Randomization occurred after baseline examination and used a computer-generated random numbers table. The tape was applied 1 day after baseline examination by a physical therapist who was a Certified Kinesio Tape Practitioner. Patients were not to take NSAIDS or pain-killers 3 days prior to or during the study. Outcome measures consisted of pain (measured on an 11 point numerical pain rating scale, NPRS), Neck Disability Index (NDI, this was only done at baseline), and cervical ROM (measured with a CROM). These measures were taken at baseline, immediately after taping, and 24 hours later by a blinded assessor. Exclusion criteria consisted of previous treatment for whiplash, neck pain, or headache prior to this accident, major illness, a claim for litigation or compensation for the current accident, concussion, or head or upper quadrant injury from the MVA.

Please refer to the article for a figure illustrating the taping procedures used (Editor’s note: please email Shawn if you would like a copy of this article). An appropriate statistical analysis was conducted including the use of 2-by-3 mixed model analyses of variance (ANOVA).

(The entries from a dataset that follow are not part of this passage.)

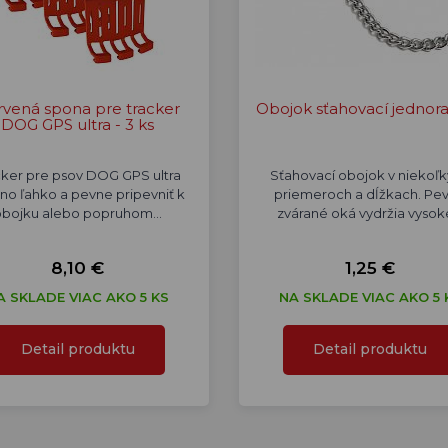
rvená spona pre tracker
Obojok sťahovací jednor
DOG GPS ultra - 3 ks
cker pre psov DOG GPS ultra
Sťahovací obojok v niekoľ
o ľahko a pevne pripevniť k
priemeroch a dĺžkach. Pe
obojku alebo popruhom…
zvárané oká vydržia vyso
8,10 €
1,25 €
A SKLADE VIAC AKO 5 KS
NA SKLADE VIAC AKO 5 
Detail produktu
Detail produktu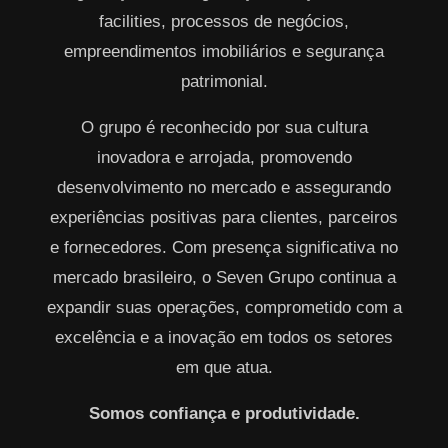
facilities, processos de negócios,
empreendimentos imobiliários e segurança
patrimonial.
O grupo é reconhecido por sua cultura
inovadora e arrojada, promovendo
desenvolvimento no mercado e assegurando
experiências positivas para clientes, parceiros
e fornecedores. Com presença significativa no
mercado brasileiro, o Seven Grupo continua a
expandir suas operações, comprometido com a
excelência e a inovação em todos os setores
em que atua.
Somos confiança e produtividade.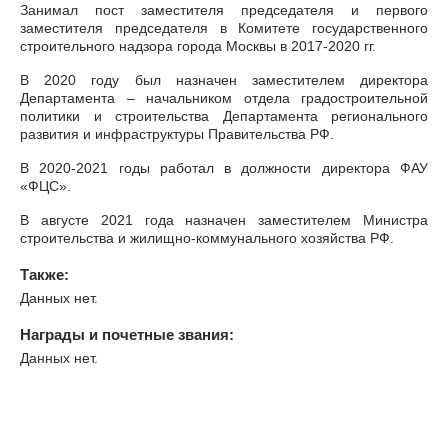
Занимал пост заместителя председателя и первого
заместителя председателя в Комитете государственного
строительного надзора города Москвы в 2017-2020 гг.
В 2020 году был назначен заместителем директора
Департамента – начальником отдела градостроительной
политики и строительства Департамента регионального
развития и инфраструктуры Правительства РФ.
В 2020-2021 годы работал в должности директора ФАУ
«ФЦС».
В августе 2021 года назначен заместителем Министра
строительства и жилищно-коммунального хозяйства РФ.
Также:
Данных нет.
Награды и почетные звания:
Данных нет.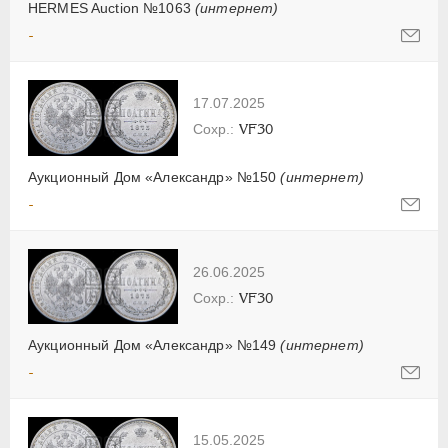
HERMES Auction №1063
(интернет)
-
17.07.2025
VF30
Аукционный Дом «Александр» №150
(интернет)
-
26.06.2025
VF30
Аукционный Дом «Александр» №149
(интернет)
-
15.05.2025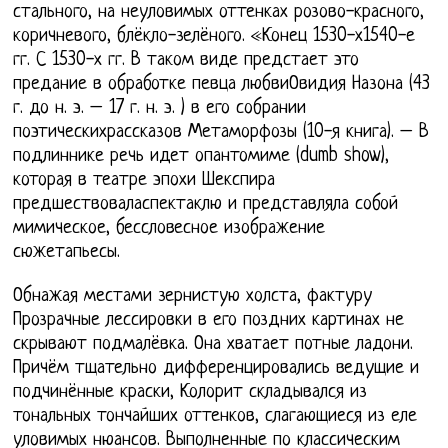
стального, на неуловимых оттенках розово-красного,
коричневого, блёкло-зелёного. «Конец 1530-х1540-е
гг. С 1530-х гг. В таком виде предстает это
предание в обработке певца любвиОвидия Назона (43
г. до н. э. – 17 г. н. э. ) в его собрании
поэтическихрассказов Метаморфозы (10-я книга). – В
подлиннике речь идет опантомиме (dumb show),
которая в театре эпохи Шекспира
предшествоваласпектаклю и представляла собой
мимическое, бессловесное изображение
сюжетапьесы.
Обнажая местами зернистую холста, фактуру
Прозрачные лессировки в его поздних картинах не
скрывают подмалёвка. Она хватает потные ладони.
Причём тщательно дифференцировались ведущие и
подчинённые краски, Колорит складывался из
тональных тончайших оттенков, слагающиеся из еле
уловимых нюансов. Выполненные по классическим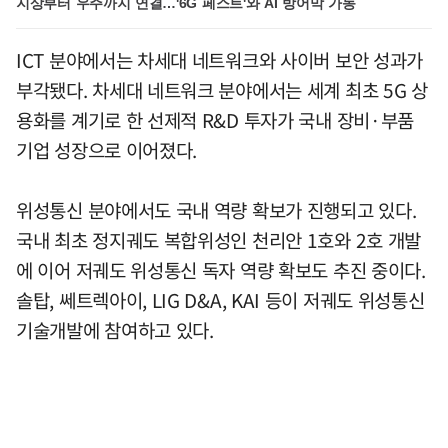
지상부터 우주까지 연결…'6G 페스트'와 AI 방어막 가동
ICT 분야에서는 차세대 네트워크와 사이버 보안 성과가
부각됐다. 차세대 네트워크 분야에서는 세계 최초 5G 상
용화를 계기로 한 선제적 R&D 투자가 국내 장비·부품
기업 성장으로 이어졌다.
위성통신 분야에서도 국내 역량 확보가 진행되고 있다.
국내 최초 정지궤도 복합위성인 천리안 1호와 2호 개발
에 이어 저궤도 위성통신 독자 역량 확보도 추진 중이다.
솔탑, 쎄트렉아이, LIG D&A, KAI 등이 저궤도 위성통신
기술개발에 참여하고 있다.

Study Strengths / Weaknesses:

This article did have some strengths in its design, specifically:
  1. It employed a double blinded RCT design. Both the blinding and randomization methods employed were adequate.
  2. The authors make some useful suggestions about future research directions, specifically to combine kinesiotape with exercise in future studies.
  3. Unstretched kinesiotape has potential as a sham therapy for other RCTs on musculoskeletal injuries.
However, there were numerous drawbacks to this study and the results:
  1. The extremely short follow-up period (only 24 hours) – multiple follow-up points including some long term ones would be preferable, but clearly the authors designed this study to simply be a before-after trial.
  2. The authors obtained an NDI measurement but not at either follow-up period (immediately after application and 24 hours), this may have provided useful data.
  3. The exclusion criteria that were employed were limiting, as is often the case subjects with previous history of treatment for whiplash, neck pain, and headache were excluded, as were those involved in litigation for their injury – these subjects could provide illuminating information and are often excluded out of convenience for the researchers.
  4. A relatively small sample size was used
  5. There was only one application of the tape, thus the effect of multiple applications over time is unknown. In addition, taping was the only intervention allowed in the protocol so the effect of adding other interventions (i.e. in a multi-modality treatment plan) is unknown.
  6. The sample came from a single clinic which may not have been representative.
  7. As has been mentioned previously for the pain results, there was statistical significance but a clinically significant result was likely not observed as the MCID for pain on an NPRS was not exceeded. This underscores the importance for readers to consider both factors when reading articles in the future.

Additional References:

  1. Thelen MD, Dauber JA, Stoneman PD. The clinical efficacy of kinesio tape for shoulder pain: a randomized, double-blinded, clinical trial. JOSPT 2008; 38(7): 389-395.